ニミッツ
中国共産党は農地改革を実行しようとして、地主を解決したのでしょうか。
別宮
共産党は農村から都市を包囲するといって、国民党からの政権奪取を主張したわけですが、具体的に農村をどのようにしようと思ったのか、はっきりしません。そして、中国共産党が全農村にわたって根拠地をもっていたかも、実は疑わしいのです。国共内戦は寝返りによって共産党が地すべり的勝利を収めたのであって、農村から都市を包囲することによって勝利したのではありません。
また長い間、中国農村には官憲が入ることができませんでした。逆に農村から都会に出る人はいて、読書人階級・郷紳と呼ばれました。ただ、農村の支配権は、こういった知識人であったり、単なる宗族の長であったり、あるいは農村を基盤とする匪賊であったり様々でしょう。
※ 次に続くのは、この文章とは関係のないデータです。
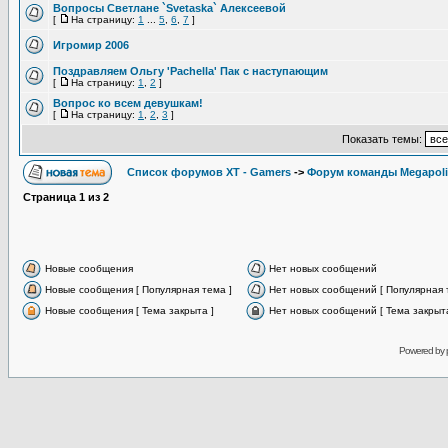
Вопросы Светлане `Svetaska` Алексеевой
[
На страницу:
1
...
5
,
6
,
7
]
Игромир 2006
Поздравляем Ольгу 'Pachella' Пак с наступающим
[
На страницу:
1
,
2
]
Вопрос ко всем девушкам!
[
На страницу:
1
,
2
,
3
]
Показать темы:
Список форумов XT - Gamers
->
Форум команды Megapoli
Страница
1
из
2
Новые сообщения
Нет новых сообщений
Новые сообщения [ Популярная тема ]
Нет новых сообщений [ Популярная 
Новые сообщения [ Тема закрыта ]
Нет новых сообщений [ Тема закрыта
Powered by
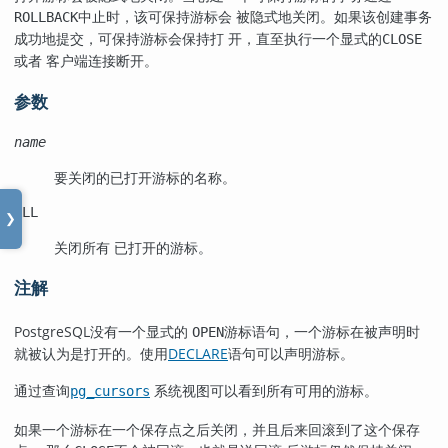
中止时，该可保持游标会 被隐式地关闭。如果该创建事务
ROLLBACK
成功地提交，可保持游标会保持打 开，直至执行一个显式的
CLOSE
或者 客户端连接断开。
参数
name
要关闭的已打开游标的名称。
ALL
❯
关闭所有 已打开的游标。
注解
PostgreSQL
没有一个显式的
游标语句，一个游标在被声明时
OPEN
就被认为是打开的。使用
DECLARE
语句可以声明游标。
通过查询
系统视图可以看到所有可用的游标。
pg_cursors
如果一个游标在一个保存点之后关闭，并且后来回滚到了这个保存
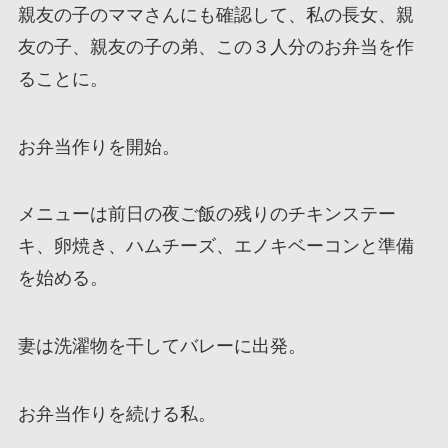
親友の子のママさんにも確認して、私の長女、親
友の子、親友の子の弟、この３人分のお弁当を作
ることに。
お弁当作りを開始。
メニューは前日の夜ご飯の残りのチキンステー
キ、卵焼き、ハムチーズ、エノキベーコンと準備
を始める。
妻は洗濯物を干してバレーに出発。
お弁当作りを続ける私。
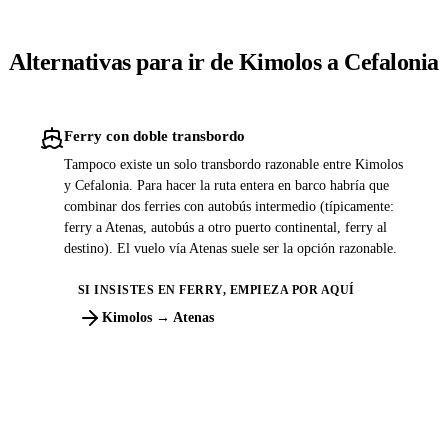
Alternativas para ir de Kimolos a Cefalonia
Ferry con doble transbordo
Tampoco existe un solo transbordo razonable entre Kimolos
y Cefalonia. Para hacer la ruta entera en barco habría que
combinar dos ferries con autobús intermedio (típicamente:
ferry a Atenas, autobús a otro puerto continental, ferry al
destino). El vuelo vía Atenas suele ser la opción razonable.
SI INSISTES EN FERRY, EMPIEZA POR AQUÍ
Kimolos → Atenas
はっきりしているは、誰が支配権をもつにせよ、必ず自衛、いわば治安維持のための強制力が必要だったことです。この強制力が政府でなく、地主がもつとすれば、それは必然的に「無法」と結びつきます。所有と司法を合致させることは不可能です。
所有者も非所有者と同様に法に服するという倫理が確立して初めて、社会が安定します。
中華人民共和国の成立時、すなわち一九四八年から一九五〇年の間、500万人の地主を「解決」し、土地を貧農に分け与えたとされます。
共産中国では地主を「オッパ悪覇」と呼んびました。「覇」とは「ごろつき」というほどの意味で、農村部の「悪いゴロツキ」を指します。
ニミッツ
すると、共産党が解決したのは、地主にせよ国民党にせよ、農村に蟠踞する武装勢力だったと考えるべきなのでしょうか。ただ、地主制度は中国だけに限らないと思いますが。
別宮
その通りです。労働生産性の低い農業社会では地主制度は避けられないことです。
なぜかといえば、80人の農業家族が100人分の食料しか生産できないとします。その場合、租税を二割以上かけることは不可能です。
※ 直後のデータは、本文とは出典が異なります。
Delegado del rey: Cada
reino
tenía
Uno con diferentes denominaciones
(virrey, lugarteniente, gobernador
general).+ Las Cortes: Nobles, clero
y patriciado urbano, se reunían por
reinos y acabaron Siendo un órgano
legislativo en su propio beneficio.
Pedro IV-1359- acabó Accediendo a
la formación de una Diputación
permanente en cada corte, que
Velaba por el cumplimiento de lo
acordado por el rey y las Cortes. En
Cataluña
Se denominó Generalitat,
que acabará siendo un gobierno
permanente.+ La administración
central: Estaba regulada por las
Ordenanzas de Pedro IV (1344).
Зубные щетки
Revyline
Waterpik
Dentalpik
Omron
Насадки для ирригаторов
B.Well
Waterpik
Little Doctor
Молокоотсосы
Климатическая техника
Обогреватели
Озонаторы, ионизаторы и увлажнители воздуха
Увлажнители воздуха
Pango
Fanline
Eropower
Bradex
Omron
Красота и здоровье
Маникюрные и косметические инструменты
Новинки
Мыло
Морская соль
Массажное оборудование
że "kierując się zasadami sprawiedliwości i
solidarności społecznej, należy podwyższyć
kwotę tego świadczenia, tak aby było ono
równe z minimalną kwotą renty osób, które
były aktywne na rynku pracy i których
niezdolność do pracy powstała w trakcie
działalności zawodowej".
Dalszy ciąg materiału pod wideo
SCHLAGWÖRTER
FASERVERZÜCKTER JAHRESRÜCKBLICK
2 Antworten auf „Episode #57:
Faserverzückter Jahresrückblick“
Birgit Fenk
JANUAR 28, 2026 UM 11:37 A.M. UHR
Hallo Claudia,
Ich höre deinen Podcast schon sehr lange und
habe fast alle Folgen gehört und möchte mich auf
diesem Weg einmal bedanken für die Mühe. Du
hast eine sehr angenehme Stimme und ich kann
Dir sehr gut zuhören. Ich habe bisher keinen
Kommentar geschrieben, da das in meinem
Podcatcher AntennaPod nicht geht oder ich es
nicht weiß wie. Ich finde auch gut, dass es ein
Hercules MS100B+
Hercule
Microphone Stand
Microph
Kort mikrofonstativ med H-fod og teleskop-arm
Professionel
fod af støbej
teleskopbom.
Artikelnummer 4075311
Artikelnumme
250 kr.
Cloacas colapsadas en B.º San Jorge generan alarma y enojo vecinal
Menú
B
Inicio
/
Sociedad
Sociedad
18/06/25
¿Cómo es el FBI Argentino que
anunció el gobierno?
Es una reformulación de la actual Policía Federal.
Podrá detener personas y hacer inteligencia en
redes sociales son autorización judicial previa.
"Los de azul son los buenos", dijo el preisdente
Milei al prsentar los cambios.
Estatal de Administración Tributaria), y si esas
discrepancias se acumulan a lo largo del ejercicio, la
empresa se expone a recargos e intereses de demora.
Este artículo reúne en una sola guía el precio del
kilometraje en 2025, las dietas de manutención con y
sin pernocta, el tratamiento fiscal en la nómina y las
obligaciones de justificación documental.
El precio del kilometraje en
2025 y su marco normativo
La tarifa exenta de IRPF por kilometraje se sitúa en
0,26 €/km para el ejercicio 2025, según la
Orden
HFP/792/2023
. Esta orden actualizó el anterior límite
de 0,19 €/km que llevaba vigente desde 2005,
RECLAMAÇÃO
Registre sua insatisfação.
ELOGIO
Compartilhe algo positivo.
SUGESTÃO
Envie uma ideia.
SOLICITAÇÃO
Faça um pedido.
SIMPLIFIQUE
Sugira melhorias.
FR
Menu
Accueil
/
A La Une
それでは農業家族に餓死者が出てしまいます。ところが、治安を維持せねば営農自体が不可能です。また租税が一割程度では国家が警察官などを雇い治安を維持することも不可能です。
ところが、80人の農業家族が個別にガードマンを雇うことはできませんが、代表が10人雇うことは可能です。更に、農家には共同作業にあたる仕事があります。これを計画し、指揮するのも代表が行うのが適切です。更に国家が5%程度の税金を要求するかもしれない。この場合も代表が徴集して納税した方が便利です。
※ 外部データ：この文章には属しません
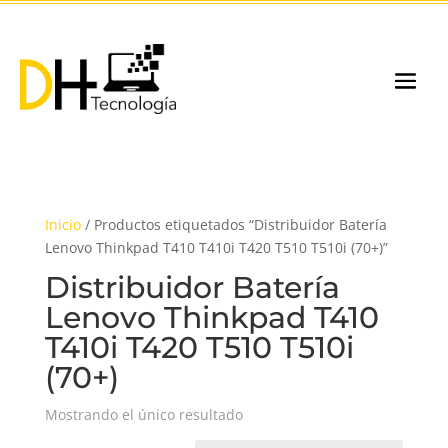
Inicio
/ Productos etiquetados “Distribuidor Batería
Lenovo Thinkpad T410 T410i T420 T510 T510i (70+)”
Distribuidor Batería
Lenovo Thinkpad T410
T410i T420 T510 T510i
(70+)
Mostrando el único resultado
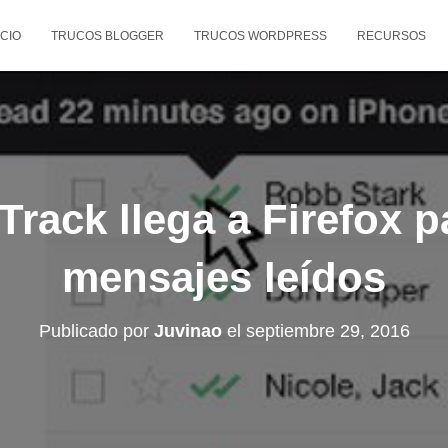
ICIO
TRUCOS BLOGGER
TRUCOS WORDPRESS
RECURSOS
Track llega a Firefox pa
mensajes leídos
Publicado por
Juvinao
el
septiembre 29, 2016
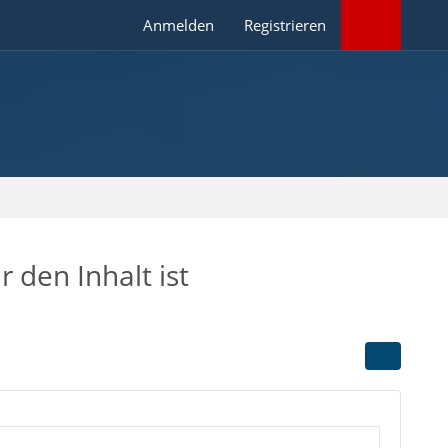
Anmelden
Registrieren
 den Inhalt ist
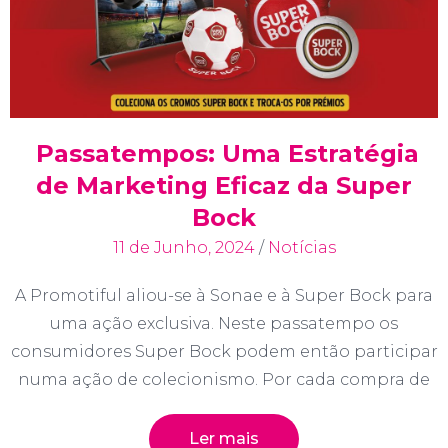
Passatempos: Uma Estratégia
de Marketing Eficaz da Super
Bock
11 de Junho, 2024
/
Notícias
A Promotiful aliou-se à Sonae e à Super Bock para
uma ação exclusiva. Neste passatempo os
consumidores Super Bock podem então participar
numa ação de colecionismo. Por cada compra de
Ler mais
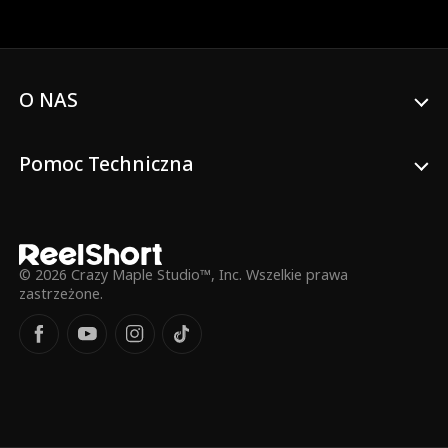
niego tylko zwiększa jego stres. Kiedy starania
Claire o ochronę ich miłości przypadkowo
rozgniewają Declana, on, obsesyjnie skupiony
na wyglądzie, okrutnie wyładowuje na niej
frustracje, nawet krytykując jej wagę. Głęboko
O NAS
zraniona Claire postanawia rozpocząć podróż
odchudzania, zdeterminowana, by Declan
żałował swoich działań.
Pomoc Techniczna
© 2026 Crazy Maple Studio™, Inc. Wszelkie prawa
zastrzeżone.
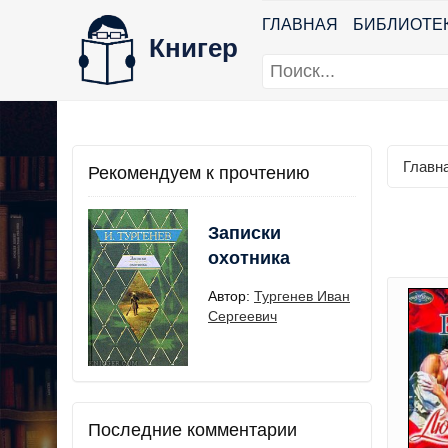
ГЛАВНАЯ
БИБЛИОТЕ
Книгер
Главн
Рекомендуем к прочтению
Записки
охотника
Автор:
Тургенев Иван
Сергеевич
Последние комментарии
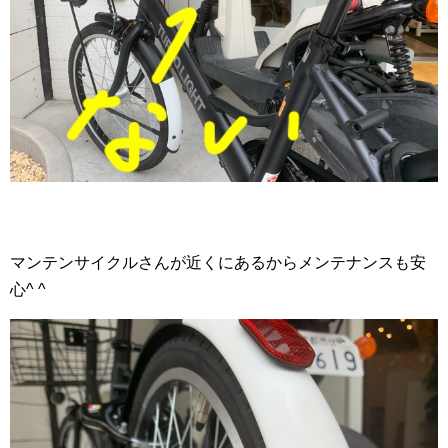
マンテンサイクルさんが近くにあるからメンテナンスも安
心^ ^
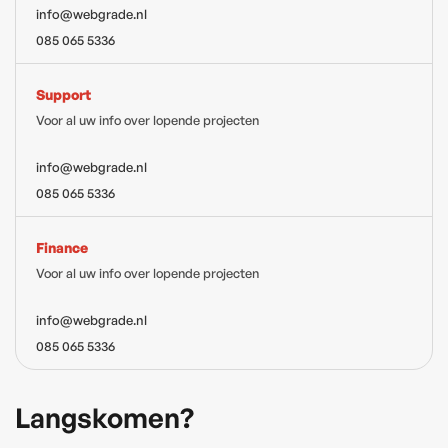
info@webgrade.nl
085 065 5336
Support
Voor al uw info over lopende projecten
info@webgrade.nl
085 065 5336
Finance
Voor al uw info over lopende projecten
info@webgrade.nl
085 065 5336
Langskomen?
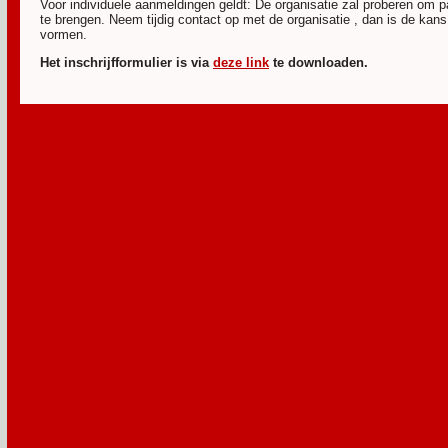
Voor individuele aanmeldingen geldt: De organisatie zal proberen om 
te brengen. Neem tijdig contact op met de organisatie , dan is de kans
vormen.
Het inschrijfformulier is via
deze link
te downloaden.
すなわち、大きさの単位はともかく、武装した地主が収穫の三割から四割を徴集し、不作に備えた備蓄米を蓄えるか金銭にかえ、二割を地主すなわち代表が治安維持、祭祀、村の鍛冶屋に配分することは不合理なことではありませんし、唯一の道ともいえます。つまり、農村社会が有り余るほどの余剰農産物が生産できない中世的社会であれば、やむを得ない選択といえます。
ニミッツ
しかし日本も戦後、地主制度を廃止するとして、農地改革をやりました。
別宮
日本で行われた農地改革も、その後「有り余るほどの」農産物を農民一人で生産できるようになると、失敗した政策となりました。マスコミなどは、後進国の農民が貧困なのは、農地改革が行われないためだとしますが、中緯度で農地が無限にあった北米しか頭にない誤りです。現に農地改革など、日本も含めて成功したため試しはありません。
つまり、農地改革は農地を細分化させ、大規模農業を不可能にさせてしまうのです。